Missouri, K. & T. Ry. Co. of Texas v. Robertson
Missouri, K. & T. Ry. Co. of Texas v. Robertson
Opinion of the Court
The appellee recovered a judgment in the court below for the sum of $1,800 as damages for personal injuries. Both parties have appealed. Appellant seeks a reversal upon the ground that the judgment is without support in the evidence, and because of the court’s refusal to give certain requested charges. The appellee complains of the rejection of proffered testimony tending to show the character and extent of his injuries; he also urges the inadequacy of the damages recovered.
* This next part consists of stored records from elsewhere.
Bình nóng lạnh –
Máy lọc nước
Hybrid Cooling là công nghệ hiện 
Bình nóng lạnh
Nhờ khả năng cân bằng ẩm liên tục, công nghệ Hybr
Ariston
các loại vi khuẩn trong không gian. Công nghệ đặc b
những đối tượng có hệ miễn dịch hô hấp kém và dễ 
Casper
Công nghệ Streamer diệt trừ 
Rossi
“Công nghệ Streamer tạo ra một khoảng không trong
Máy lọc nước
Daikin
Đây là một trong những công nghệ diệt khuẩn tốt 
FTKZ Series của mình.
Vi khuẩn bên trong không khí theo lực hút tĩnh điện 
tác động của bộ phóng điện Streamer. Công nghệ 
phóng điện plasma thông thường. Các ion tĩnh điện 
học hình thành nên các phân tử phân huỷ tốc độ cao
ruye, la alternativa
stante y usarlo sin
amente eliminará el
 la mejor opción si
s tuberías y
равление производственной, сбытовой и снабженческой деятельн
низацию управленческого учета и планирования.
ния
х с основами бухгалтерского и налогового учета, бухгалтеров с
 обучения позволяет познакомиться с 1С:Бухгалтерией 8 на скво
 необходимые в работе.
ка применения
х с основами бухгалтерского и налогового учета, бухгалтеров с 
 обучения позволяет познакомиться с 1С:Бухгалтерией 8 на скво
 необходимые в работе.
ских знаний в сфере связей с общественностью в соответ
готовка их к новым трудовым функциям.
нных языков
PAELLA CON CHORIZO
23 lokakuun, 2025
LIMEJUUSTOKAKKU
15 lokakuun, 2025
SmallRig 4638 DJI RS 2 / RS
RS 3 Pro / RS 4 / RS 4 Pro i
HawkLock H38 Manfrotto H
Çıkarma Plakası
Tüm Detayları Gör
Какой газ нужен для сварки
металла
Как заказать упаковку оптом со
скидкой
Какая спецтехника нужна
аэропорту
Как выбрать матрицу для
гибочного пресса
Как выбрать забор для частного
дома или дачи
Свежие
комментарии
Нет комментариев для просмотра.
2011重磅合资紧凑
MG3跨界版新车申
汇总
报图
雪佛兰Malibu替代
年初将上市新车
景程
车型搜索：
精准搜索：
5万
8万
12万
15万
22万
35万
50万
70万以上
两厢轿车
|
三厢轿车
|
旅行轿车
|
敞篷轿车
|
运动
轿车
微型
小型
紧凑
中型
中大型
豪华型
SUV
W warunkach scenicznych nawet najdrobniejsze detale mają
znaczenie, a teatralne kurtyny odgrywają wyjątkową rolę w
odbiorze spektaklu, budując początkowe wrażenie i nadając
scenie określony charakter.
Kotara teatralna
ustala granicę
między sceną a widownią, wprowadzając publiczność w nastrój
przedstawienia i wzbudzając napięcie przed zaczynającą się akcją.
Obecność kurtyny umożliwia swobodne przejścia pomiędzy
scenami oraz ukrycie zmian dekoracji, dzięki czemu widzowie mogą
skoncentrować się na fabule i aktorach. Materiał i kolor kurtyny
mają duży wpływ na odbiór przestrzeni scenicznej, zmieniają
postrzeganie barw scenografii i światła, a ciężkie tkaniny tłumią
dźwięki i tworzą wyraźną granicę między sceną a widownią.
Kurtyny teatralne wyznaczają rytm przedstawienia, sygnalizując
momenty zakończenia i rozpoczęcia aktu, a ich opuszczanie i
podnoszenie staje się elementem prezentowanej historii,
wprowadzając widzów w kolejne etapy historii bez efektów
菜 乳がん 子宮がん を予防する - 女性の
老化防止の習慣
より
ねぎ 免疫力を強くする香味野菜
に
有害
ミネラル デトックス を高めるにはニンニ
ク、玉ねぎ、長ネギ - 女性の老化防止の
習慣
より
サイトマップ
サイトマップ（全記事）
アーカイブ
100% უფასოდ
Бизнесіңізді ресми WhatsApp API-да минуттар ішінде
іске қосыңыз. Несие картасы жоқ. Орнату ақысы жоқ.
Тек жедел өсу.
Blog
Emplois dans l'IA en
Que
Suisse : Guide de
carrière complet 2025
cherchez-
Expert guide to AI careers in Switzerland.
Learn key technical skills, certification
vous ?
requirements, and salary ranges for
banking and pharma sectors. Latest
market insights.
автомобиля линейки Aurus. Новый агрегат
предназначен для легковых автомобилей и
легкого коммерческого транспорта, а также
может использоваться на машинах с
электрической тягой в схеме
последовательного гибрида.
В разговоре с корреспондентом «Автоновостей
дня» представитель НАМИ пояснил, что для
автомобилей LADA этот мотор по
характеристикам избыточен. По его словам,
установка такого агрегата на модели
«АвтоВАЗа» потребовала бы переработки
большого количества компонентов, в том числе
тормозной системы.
In a former appeal this case was reversed and remanded, for reasons not appearing in this record. See M., K. & T. Ry. Co. v. Robertson, 189 S. W, 284. The facts there stated are not materially different from those disclosed by the record on this appeal. It is shown that Robertson, at the time of his injury, was attempting to drive his wagon and team on one of the crossings over the appellant’s tracks in the city of Jefferson. There were three tracks at that point. According to appellee’s evidence, a train had come in, and had been separated at the crossing in order to permit passage. He drove onto the first track, and was stopped by a warning from one of the trainmen, who called his attention to the fact that he was liable to be injured. He looked down the railroad track in. the direction of the engine, observed that it was emitting smoke, and, thinking that he was in a place of danger, and that the best method of extricating himself would be to pass on over the crossing, he attempted to drive on. He, however, at the same time turned to notify Ms son, who was in a wagon behind, not to come on, and while in that attitude his team was frightened by the movement of a car, which caused them to make a sudden jerk, throwing him out, and causing the injuries for which he sued. The negligence alleged was in moving the cars on the crossing without ringing the bell or giving any notice. The testimony ivas conflicting as to whether or not the bell had been rung. Robertson testified that he discovered no warning until he was on the first track of the railway. It is unnecessary, we think, to discuss the facts at length and the law applicable to the issues presented in the appellant’s first and second assignments of error, which question the sufficiency of the evidence. That was done on the former appeal.
We cannot say as a matter of law that the amount allowed by the jury is so inadequate as to require a reversal of this case, and the judgment is therefore affirmed.